Economic Prosperity Depends on Migration

23 July 2010

The Australian Financial Review

By Graham Bradley
President, Business Council of Australia

Discussion of population growth and its effect on the Australian way of life has been a big feature of the first week of the 2010 election campaign.

What concerns the Business Council of Australia is that the electorate isn’t always provided with the information it needs to engage in a debate that is so important to our nation’s economic success and community prosperity.

The discussion needs to acknowledge that forces which are driving growth in our economy and in our population are, in all likelihood, here to stay. And what’s more they offer this country unprecedented opportunity to build on our advantages, shore up our resilience and generate prosperity for the benefit of all Australians.

Understanding the reality behind population growth numbers brings us a step closer to understanding its connection to economic growth. The bottom line is that increases in the size of our population run parallel with Australia’s success as a nation in economic terms and in many other layers of community life. A closer inspection of the population statistics is a good place to start because it reveals the elements to our population growth.

Much attention has been paid to the widely reported number of 457,000 additions to Australia’s population in 2008–9, a figure constructed by the Australian Bureau of Statistics that factors in both permanent and temporary migration numbers, as well as natural increases. The net impact of births over deaths in Australia, referred to as natural increase, was around 157,000 in 2008–9. The balance of the population growth figures reflects overseas migration of nearly 300,000 in 2008–9.

People categorised as permanent migrants are “settlers” who arrive in Australia under the skills, family and humanitarian programs. After deducting the number of people leaving Australia on a permanent basis, the net addition from permanent migration in 2007–8 was only 86,398 (the last available year of data).

The permanent migration program has grown only modestly in recent years and continues to help Australia meet demand for skilled workers. Skilled migration supports business investment and growth, aids productivity and offsets the impact on the labour market from Australians leaving to pursue opportunities overseas.

The largest contributor to population growth has been net, long-term, temporary migration - 186,528 in 2007–8. Even though they are not here on a permanent basis, this category of migrants is included in our population count and made up 44 per cent of the 2007–8 total growth figures. Some of these entrants are ultimately granted permanent resident status.

Long-term temporary migrants are people granted visas to stay in Australia for an extended period, and include overseas students and holders of working holiday and 457 business visas.

Overseas students, who are the largest group of temporary migrants, grew by 130 per cent from 2005–6 to 2007–8, directly contributing to the development of Australia’s $18 billion education export sector, now our fourth largest export. The rise in long-term temporary migrants reflects a worldwide trend for people to travel for study, work and business. Australia’s high net migration in this category demonstrates our success in attracting people to choose us over other countries as a good place to learn and to contribute.

We have emerged from the global recession with economic prospects shared by few other developed countries.

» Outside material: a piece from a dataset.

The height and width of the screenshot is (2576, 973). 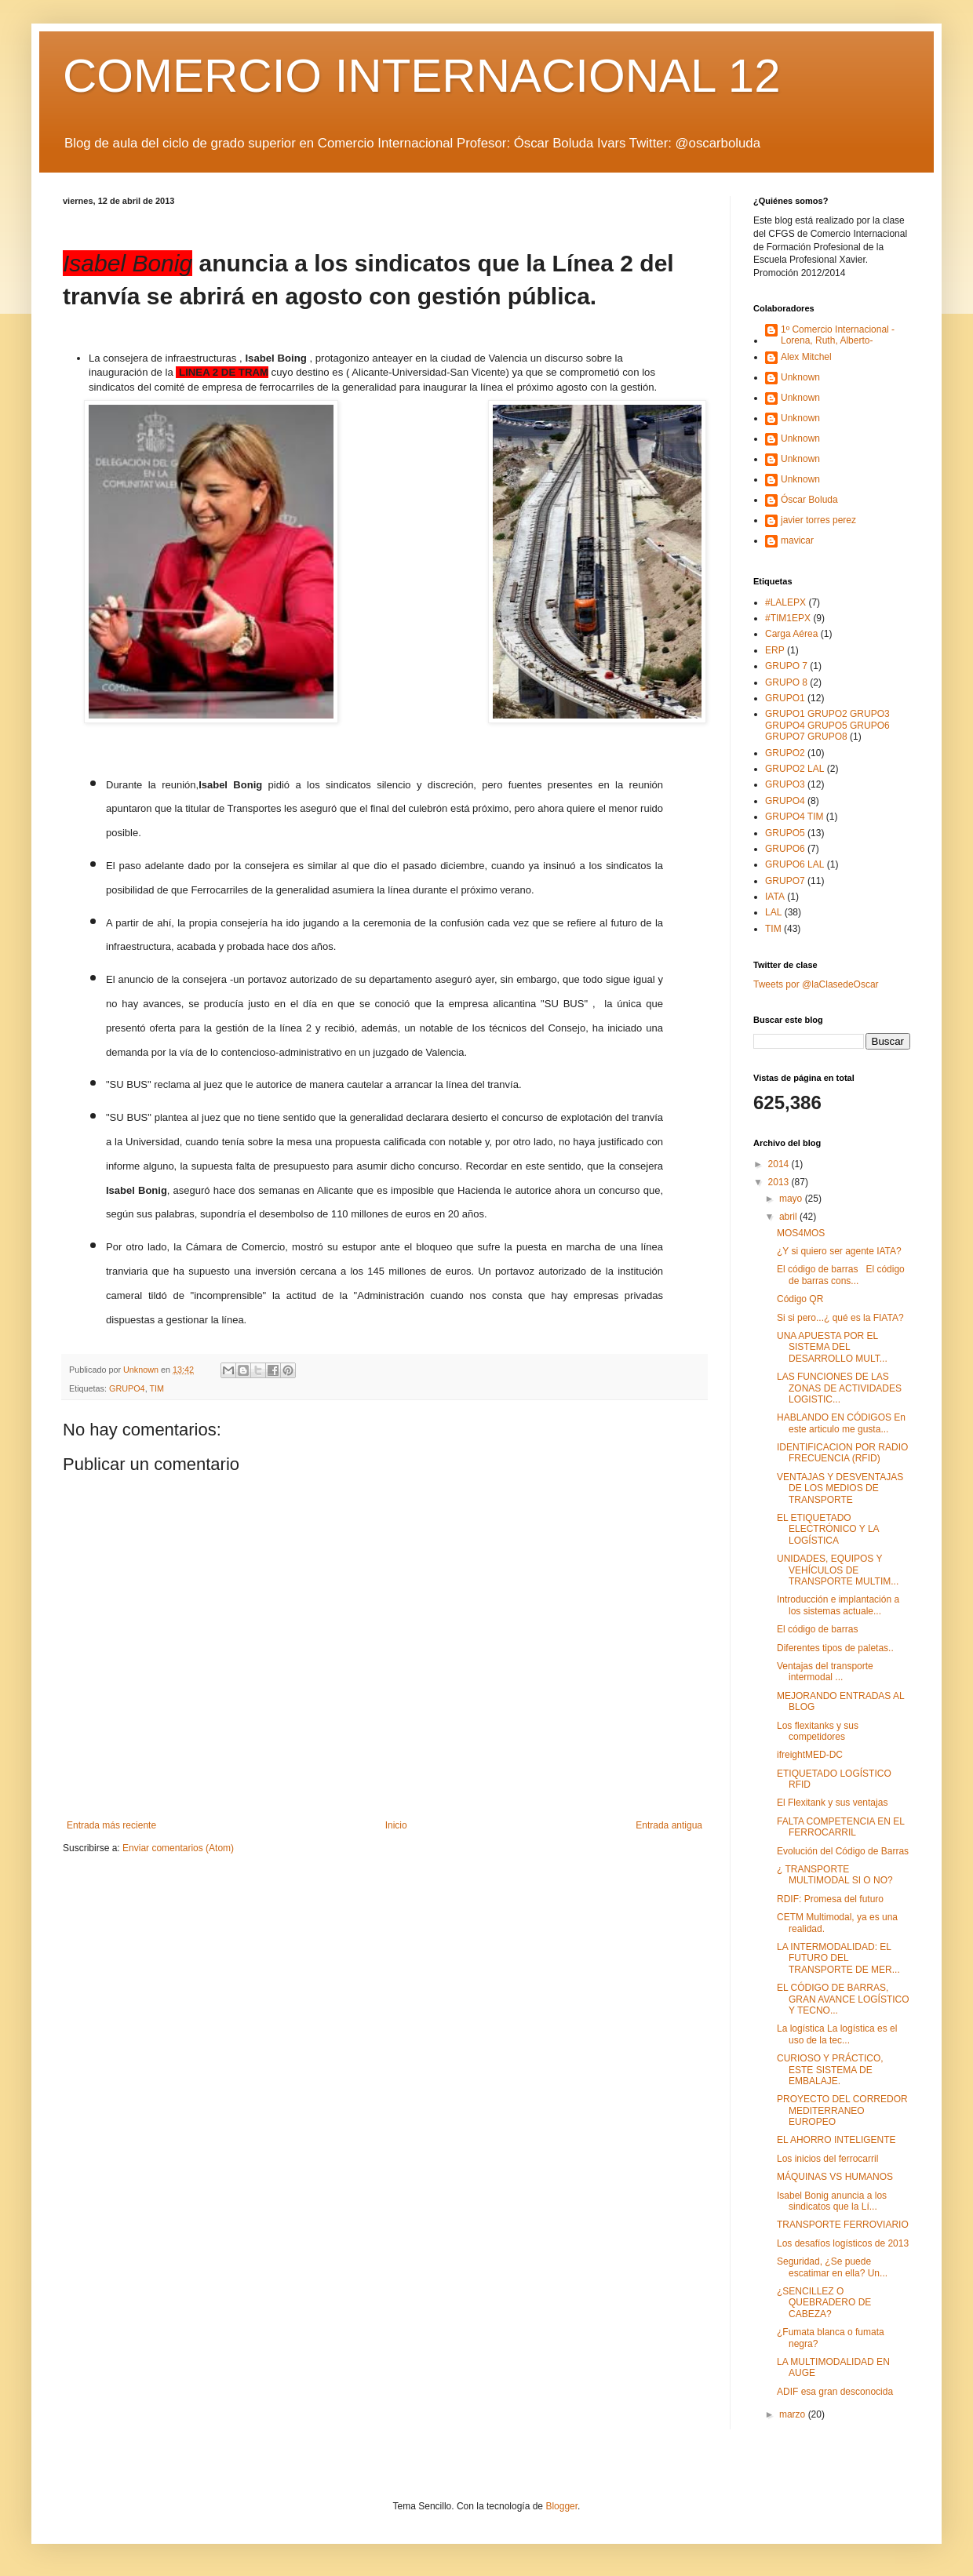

We have worked hard over several decades to make ours an open and more productive economy with strong trading relationships among the expanding countries of our region. Migration trends reflect our positive economic outlook and our increasing engagement with the global economy.

We cannot grasp the opportunities for growth among our trading partners and expand our economy if we fail to meet the estimated 36,000 shortfall of tradespeople our resources sector will face in just five years’ time.

None of this is to say that Australians should be expected to support further population growth without reassurance that justifiable concerns are being addressed. Gaining support from citizens already worried about clogged roads, strained services, pollution and social cohesion means governments across the country have to do a better job in explaining growth, but, more importantly, in planning for it.

They need to integrate planning of urban centres and infrastructure, including roads, public transport, water and electricity supply, as well as schools and hospitals. We must make better use of the infrastructure we have and speed up reforms already under way for our freight, road, water, telecommunications and electricity sectors.

Without the right policies, Australians can’t be expected to support population growth. But the information they need to make a sound judgment includes the reality that standing still while the rest of the world grows is not a sustainable option for Australia.

The challenge for our political leaders is to lead an open, honest debate on the size and composition of Australia’s population and its link to economic growth and living standards. And to take responsibility for the planning and infrastructure policy needed to ensure Australians enjoy the nation’s prosperity.